Once you have counted the lines below that contain "шоссе", give that number and nothing else.

Page images and extracted text -

#####

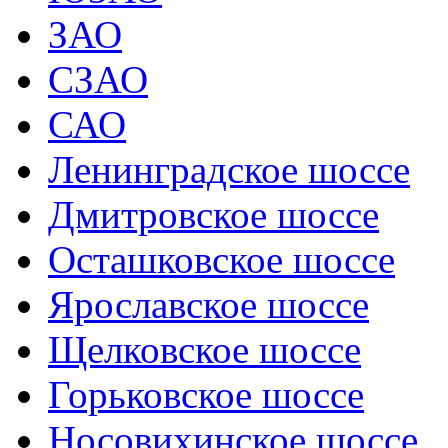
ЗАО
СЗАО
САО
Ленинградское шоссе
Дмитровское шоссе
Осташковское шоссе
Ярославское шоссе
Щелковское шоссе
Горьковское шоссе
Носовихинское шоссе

#####

Exercise solution - 7